Leading elected officials in Minnesota are remaining silent in response to a top Minneapolis mayoral candidate, far-left state Sen. Omar Fateh, whose campaign has faced scrutiny for employing staffers who have celebrated Hamas’ Oct. 7, 2023, attacks and called for Israel’s destruction, among other extreme views he has yet to publicly address.
Fateh, a 35-year-old Democratic socialist, now employs a campaign communications manager, Anya Smith-Kooiman, who, in now-deleted social comments recently unearthed by Jewish Insider, has endorsed the Hamas attacks as a justified act of “resistance,” said Israel “does not have a ‘right’ to exist” and “must be dismantled,” and amplified a comment dismissing widespread reports of sexual violence on Oct. 7 as “propaganda,” according to screenshots.
Meanwhile, David Gilbert-Pederson, a local political activist and City Council aide who has been listed as a Fateh campaign staffer in filings, has unreservedly praised the Oct. 7 attacks, insisting in remarks on a December 2023 panel discussion that supporters of the Palestinian cause must “stand in unconditional solidarity with those resisting oppression.”
But even as some of the state’s leading Democratic lawmakers have endorsed Fateh’s rival, incumbent Mayor Jacob Frey, who is seeking a third term, they have so far declined to weigh in on the staffers’ comments and Fateh’s decision to hire them, which has raised questions about his acceptance of extreme rhetoric on a particularly sensitive issue.
Sen. Amy Klobuchar (D-MN) and Gov. Tim Walz, who are Frey’s most high-profile backers in what is expected to be a hotly contested race, both avoided addressing the matter to JI. A spokesperson for Klobuchar declined to comment on Friday, and representatives for Walz did not return multiple requests for comment.
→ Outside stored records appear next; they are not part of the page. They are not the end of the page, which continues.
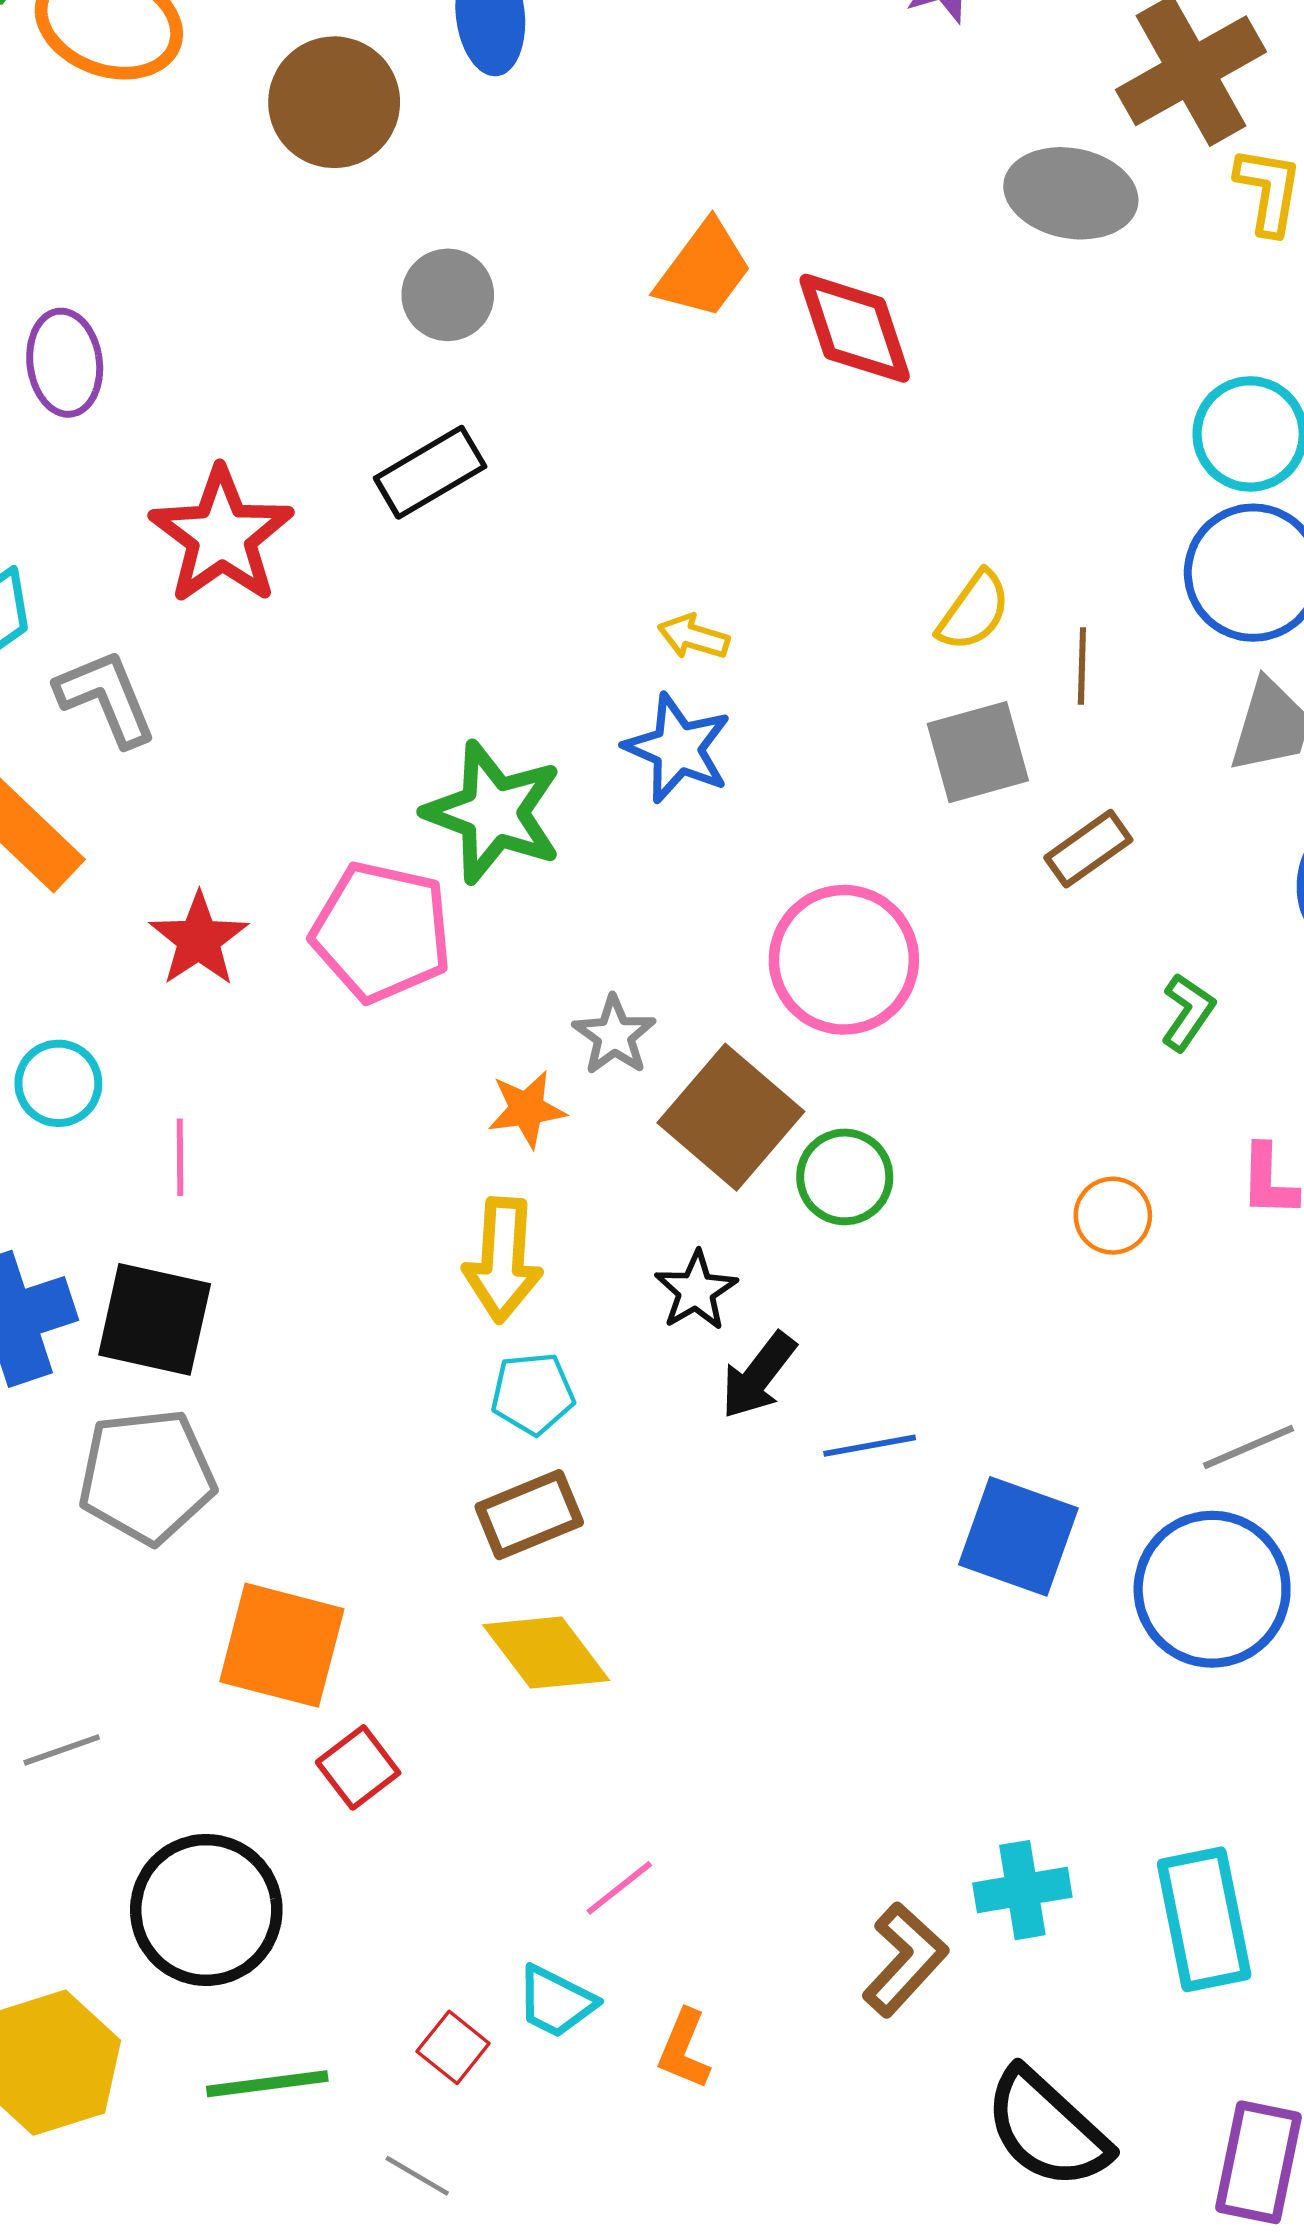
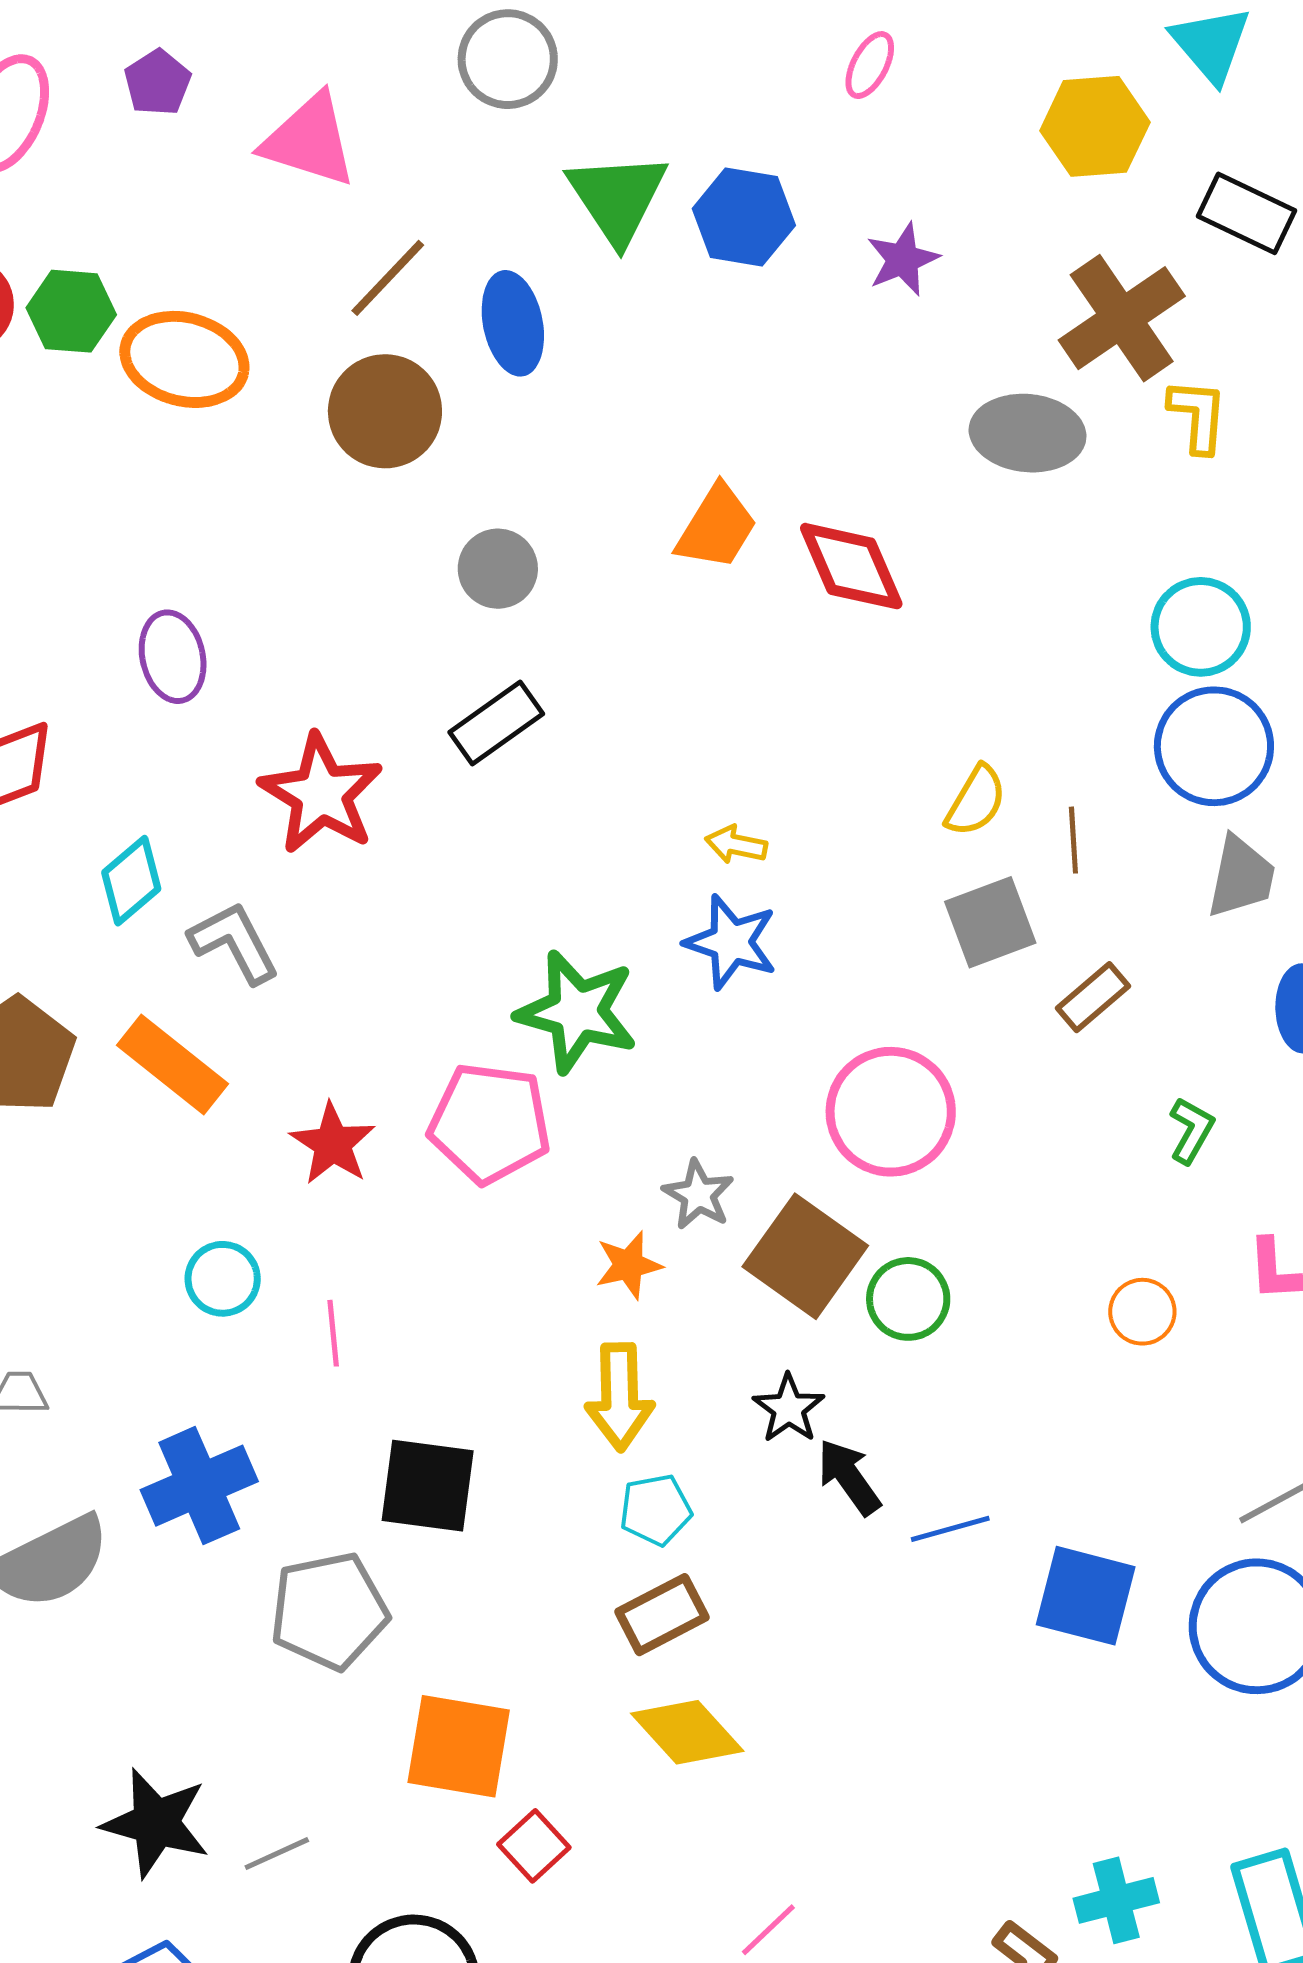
black square: (155, 1319) -> (428, 1486), moved
black arrow: (758, 1376) -> (849, 1477), turned 112

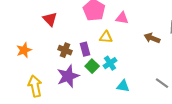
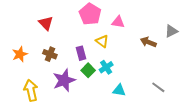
yellow triangle: (106, 37) -> (102, 41), turned 32
brown cross: (65, 50) -> (50, 54), moved

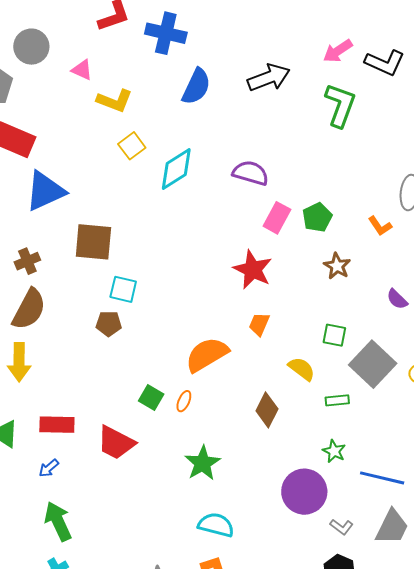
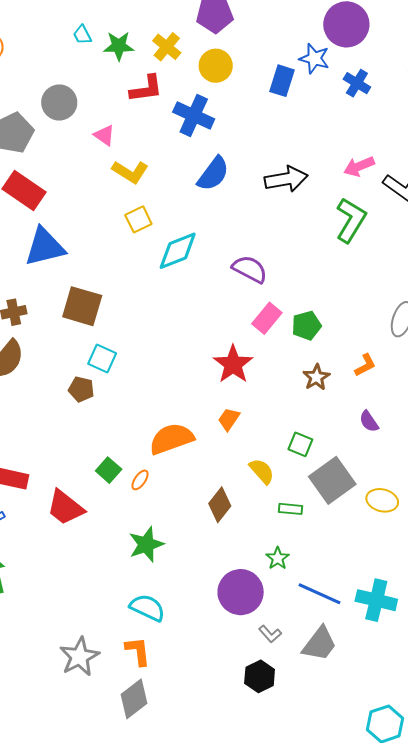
orange L-shape: (380, 226) -> (365, 365), moved, turned -95

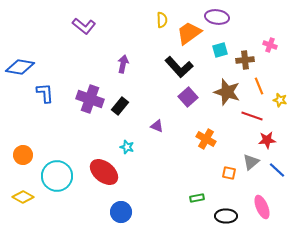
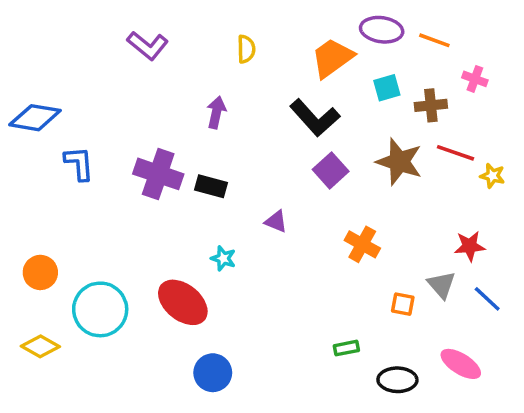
yellow semicircle: (162, 20) -> (246, 49), moved
orange line: (259, 86) -> (434, 40), moved, turned -48
black rectangle: (120, 106) -> (211, 186), turned 66
red line: (252, 116) -> (456, 153), moved
gray triangle: (251, 162) -> (441, 285), turned -30
pink ellipse: (262, 207) -> (461, 364), turned -35

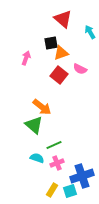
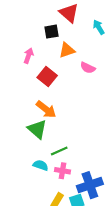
black square: (51, 43) -> (52, 32), moved
red square: (59, 75) -> (47, 76), moved
pink cross: (57, 163) -> (62, 171), turned 32

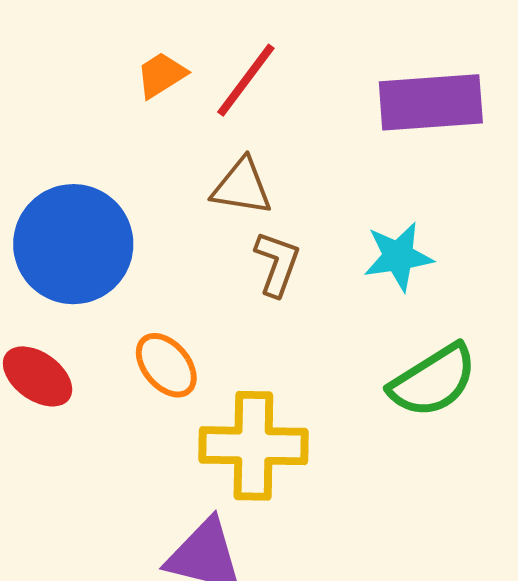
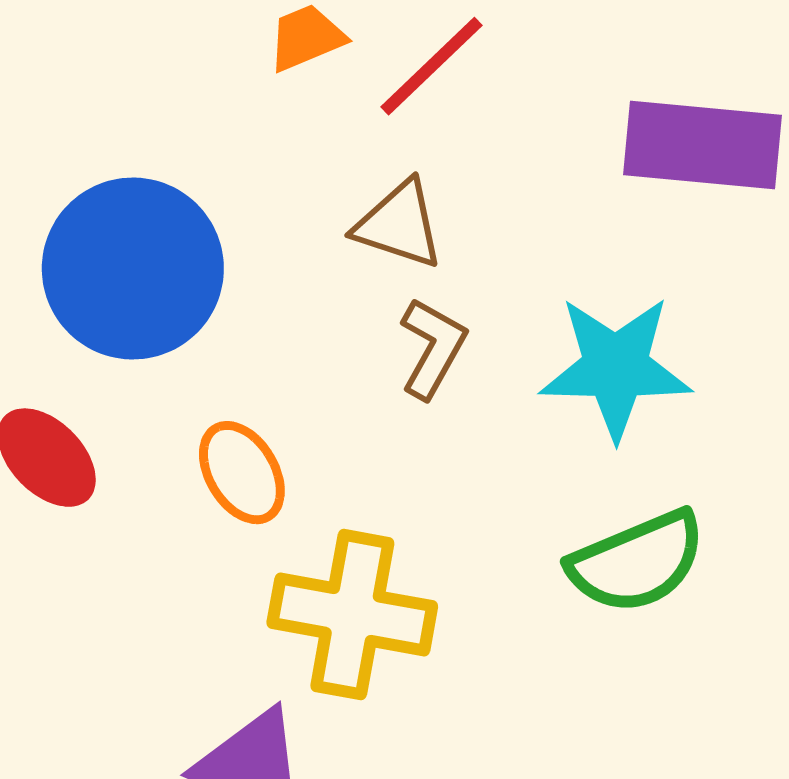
cyan star: (398, 256) -> (616, 367), size x1.4

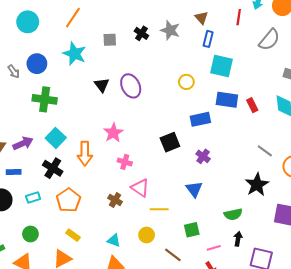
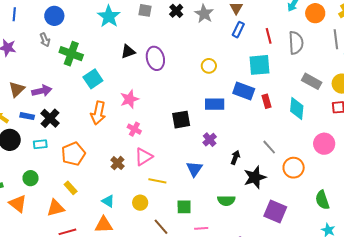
red line: (239, 17) -> (269, 36), moved, turned -35
gray semicircle: (269, 40) -> (296, 43), turned -55
blue circle: (37, 64) -> (54, 16), moved
cyan square: (221, 66) -> (259, 65), moved, turned -30
gray arrow: (14, 72) -> (45, 40), moved
black triangle: (102, 85) -> (128, 51), turned 35
cyan square: (56, 138) -> (93, 79), moved
black cross: (53, 168) -> (50, 118), moved
pink triangle: (140, 188) -> (144, 157), turned 42
black arrow: (238, 239) -> (235, 157), moved

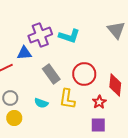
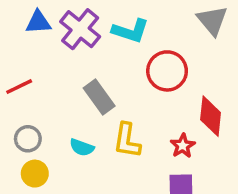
purple cross: (40, 35) -> (80, 29), turned -30
blue triangle: (24, 53) -> (38, 22), moved
red circle: (84, 74) -> (167, 71), moved

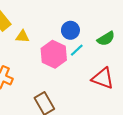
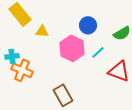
cyan line: (77, 50) -> (98, 52), moved

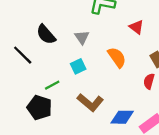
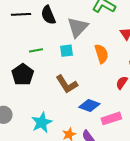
gray triangle: (82, 37) -> (78, 27), size x1.6
black line: (23, 55) -> (21, 14), moved, turned -66
green line: (52, 85) -> (36, 50), moved

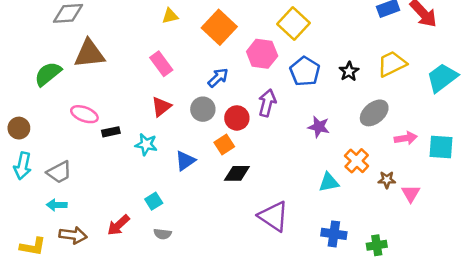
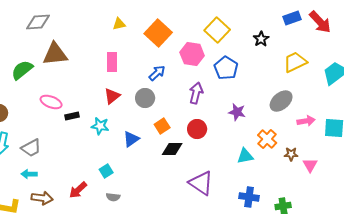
pink rectangle: (161, 64) -> (112, 62), turned 36
black star: (349, 71) -> (261, 39), moved
red circle: (237, 118) -> (197, 129), moved

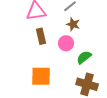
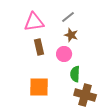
green semicircle: (84, 57) -> (75, 74), moved, turned -49

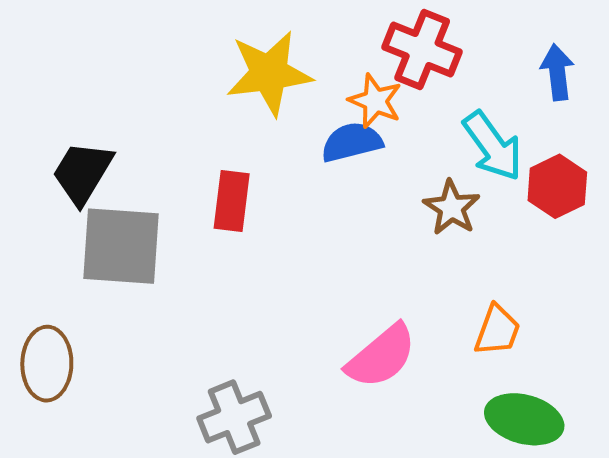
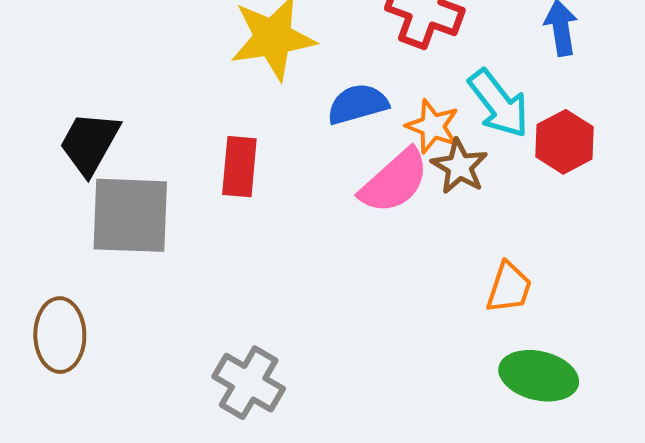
orange star: (375, 101) -> (433, 126), moved
pink semicircle: (381, 356) -> (394, 181), moved
gray cross: (234, 417) -> (249, 383), turned -36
Prominent Democratic officials who have not taken sides in the mayoral contest also did not respond to requests for comment — including Peggy Flanagan, the lieutenant governor who is now running for U.S. Senate, and Rep. Angie Craig (D-MN), a pro-Israel lawmaker also seeking to replace retiring Sen. Tina Smith (D-MN). A spokesperson for the senator did not respond to a message seeking comment about Fateh.
The muted responses underscore an increasing reluctance among many Democratic elected officials and public figures to speak out against extremist or antisemitic language related to the ongoing war between Israel and Hamas.
In Minneapolis, only one of the three City Council members who have endorsed Frey’s reelection bid was open to weighing in on the matter, denouncing the campaign staffers as well as Fateh’s judgement for choosing to employ them.
“Defending the Oct. 7 terrorist attack is disgraceful, and it’s embarrassing that Sen. Fateh is OK with this behavior,” Linea Palmisano, a Democratic councilwoman, told JI on Friday. “Who mayors surround themselves with matters, and anyone who stands by these remarks isn’t ready for the job.”
LaTrisha Vetaw and Michael Rainville, the other Council members supporting Frey, did not return requests for comment.
While Fateh himself has not used the same rhetoric as his allies, the state legislator has been a staunch critic of Israel — calling for a ceasefire 10 days after the Hamas attacks and accusing Israel of genocide in its war in Gaza.
Fateh has also voiced his support for the Boycott, Divestment and Sanctions movement targeting Israel, which some critics have accused of stoking antisemitism, and has pledged not to engage with the local Jewish Community Relations Council, according to a candidate questionnaire solicited by the Twin Cities chapter of the Democratic Socialists of America, a supporter of his campaign.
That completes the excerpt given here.